1. Harsh startup. 96% of the time you can predict the outcome of a conversation by its beginning.

2. Four Horsemen

Criticism instead of complaints.

Contempt (conveys disgust)

–      Sarcasm

–      Cynicism

–      Name-calling

–      Eye-rolling

–      Sneering

–      Mockery

–      Hostile humor

–      Belligerence contains a threat or provocation.


–      Blaming your spouse


3. Flooding – you feel severe emotional distress when dealing with your spouse.  Your body perceives the situation as dangerous.  Fight or flight.

4.  Body Language – The more flooding, the harder it is to respond to repair.

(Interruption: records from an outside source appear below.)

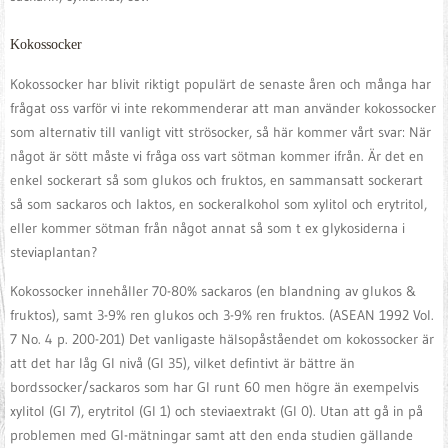
Kokossocker
Kokossocker har blivit riktigt populärt de senaste åren och många har
frågat oss varför vi inte rekommenderar att man använder kokossocker
som alternativ till vanligt vitt strösocker, så här kommer vårt svar: När
något är sött måste vi fråga oss vart sötman kommer ifrån. Är det en
enkel sockerart så som glukos och fruktos, en sammansatt sockerart
så som sackaros och laktos, en sockeralkohol som xylitol och erytritol,
eller kommer sötman från något annat så som t ex glykosiderna i
steviaplantan?
Kokossocker innehåller 70-80% sackaros (en blandning av glukos &
fruktos), samt 3-9% ren glukos och 3-9% ren fruktos. (ASEAN 1992 Vol.
7 No. 4 p. 200-201) Det vanligaste hälsopåståendet om kokossocker är
att det har låg GI nivå (GI 35), vilket defintivt är bättre än
bordssocker/sackaros som har GI runt 60 men högre än exempelvis
xylitol (GI 7), erytritol (GI 1) och steviaextrakt (GI 0). Utan att gå in på
problemen med GI-mätningar samt att den enda studien gällande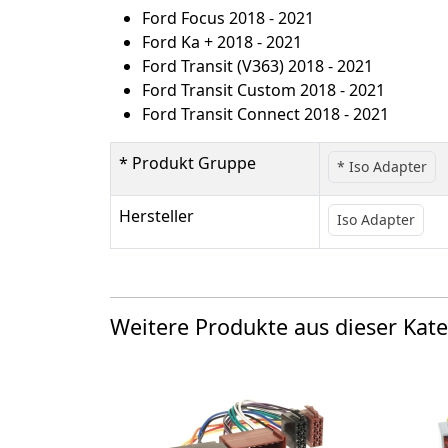
Ford Focus 2018 - 2021
Ford Ka + 2018 - 2021
Ford Transit (V363) 2018 - 2021
Ford Transit Custom 2018 - 2021
Ford Transit Connect 2018 - 2021
* Produkt Gruppe
* Iso Adapter
Hersteller
Iso Adapter
Weitere Produkte aus dieser Kate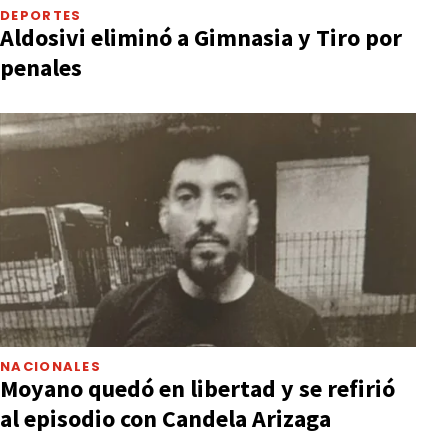
DEPORTES
Aldosivi eliminó a Gimnasia y Tiro por
penales
NACIONALES
Moyano quedó en libertad y se refirió
al episodio con Candela Arizaga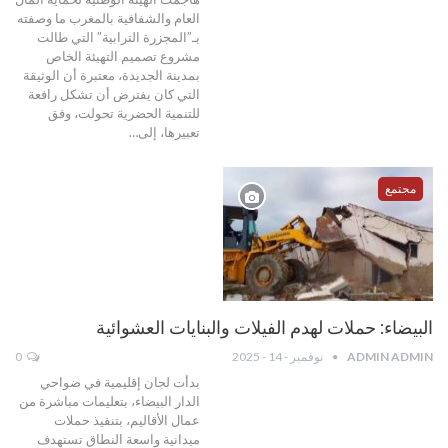
العام والشفافية بالمغرب ما وصفته
بـ”المجزرة الترابية” التي طالت
مشروع تصميم التهيئة الخاص
بمدينة الجديدة، معتبرة أن الوثيقة
التي كان يفترض أن تشكل رافعة
للتنمية الحضرية تحولت، وفق
تعبيرها، إلى…
مجتمع
البيضاء: حملات لهدم الفيلات والبنايات العشوائية
ADMIN ADMIN
نوفمبر - 14 - 2025
0
بدأت لجان إقليمية في ضواحي
الدار البيضاء، بتعليمات مباشرة من
عمال الأقاليم، بتنفيذ حملات
ميدانية واسعة النطاق تستهدف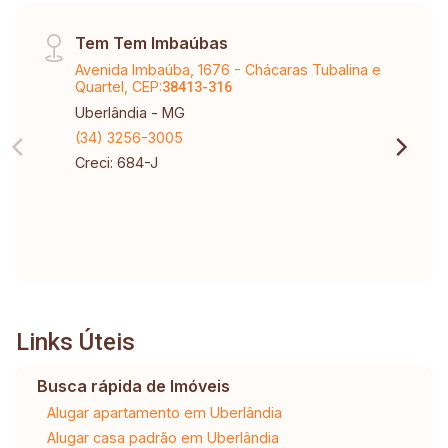
Tem Tem Imbaúbas
Avenida Imbaúba, 1676 - Chácaras Tubalina e
Quartel, CEP:
38413-316
Uberlândia - MG
(34) 3256-3005
Creci: 684-J
Links Úteis
Busca rápida de Imóveis
Alugar apartamento em Uberlândia
Alugar casa padrão em Uberlândia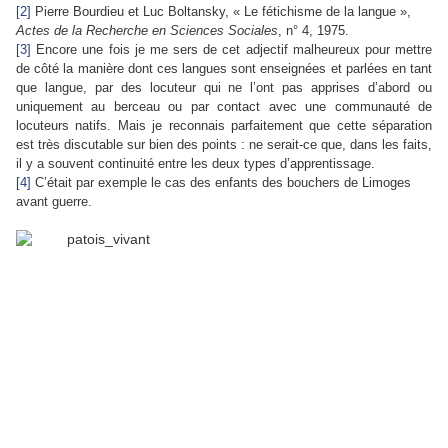
[2]
Pierre Bourdieu et Luc Boltansky, « Le fétichisme de la langue »,
Actes de la Recherche en Sciences Sociales
, n° 4, 1975.
[3]
Encore une fois je me sers de cet adjectif malheureux pour mettre
de côté la manière dont ces langues sont enseignées et parlées en tant
que langue, par des locuteur qui ne l’ont pas apprises d’abord ou
uniquement au berceau ou par contact avec une communauté de
locuteurs natifs. Mais je reconnais parfaitement que cette séparation
est très discutable sur bien des points : ne serait-ce que, dans les faits,
il y a souvent continuité entre les deux types d’apprentissage.
[4]
C’était par exemple le cas des enfants des bouchers de Limoges
avant guerre.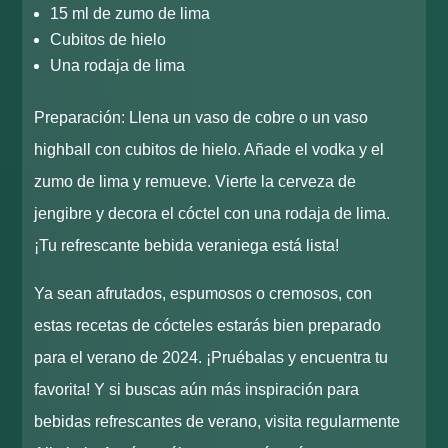
15 ml de zumo de lima
Cubitos de hielo
Una rodaja de lima
Preparación: Llena un vaso de cobre o un vaso
highball con cubitos de hielo. Añade el vodka y el
zumo de lima y remueve. Vierte la cerveza de
jengibre y decora el cóctel con una rodaja de lima.
¡Tu refrescante bebida veraniega está lista!
Ya sean afrutados, espumosos o cremosos, con
estas recetas de cócteles estarás bien preparado
para el verano de 2024. ¡Pruébalas y encuentra tu
favorita! Y si buscas aún más inspiración para
bebidas refrescantes de verano, visita regularmente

5.  Failed Repair Attempts – The failure of repair attempts is an accurate marker for an unhappy future.  You can even be high on the four horsemen and still have a good marriage if there are repair attempts.

Quality of the friendship is key.

6. Bad Memories

  • Couples who have a negative view of their spouse often rewrite the past.
  • In a happy marriage, couples tend to look back on their early days fondly.  They glorify the struggles they’ve been through.
  • When you find the past difficult to remember – bad sign.


  • Lack of knowledge about each other is bad.  You need to know what the other person likes, dislikes, fears and loves.
  • Emotionally intelligent couples are intimately familiar with each other’s world.  They remember the major events in each other’s history, and they keep updating their information as the facts and feelings of their spouse’s world change.
  • Know each other’s deepest longings, beliefs, and fears.
  • Getting to know each other shouldn’t be a chore.
  • At least once a week just go out and talk.
  • Talk about your triumphs and strivings, the difficult events you’ve gone through
  • Fondness and admiration are two of the most important elements in a marriage.  They are antidotes for contempt.
  • How you view your past.  If you put a positive spin on your history, that’s good.
  • Lots of chit chat means you are connecting.
  • There is deep drama in the little moments.  It’s important to turn toward each other every day.  Just remember you shouldn’t take your every day interactions for granted.
  • Asking each other about your day helps relieve stress from other areas that can spill over.  Talk about what is on your mind outside your marriage.
  • You have to let her know that you fully empathize with her problem.
  • Ask her to point out instances in which you are being controlling.
  • You don’t have to resolve all your conflicts.  You can agree to disagree.
  • Share with each other the personal dreams of your life.
    • Make sure your startup is soft and not harsh
    • Look for signs of flooding
    • Be more tolerant of each other’s perfections

John Gottman, “The Relationship Cure”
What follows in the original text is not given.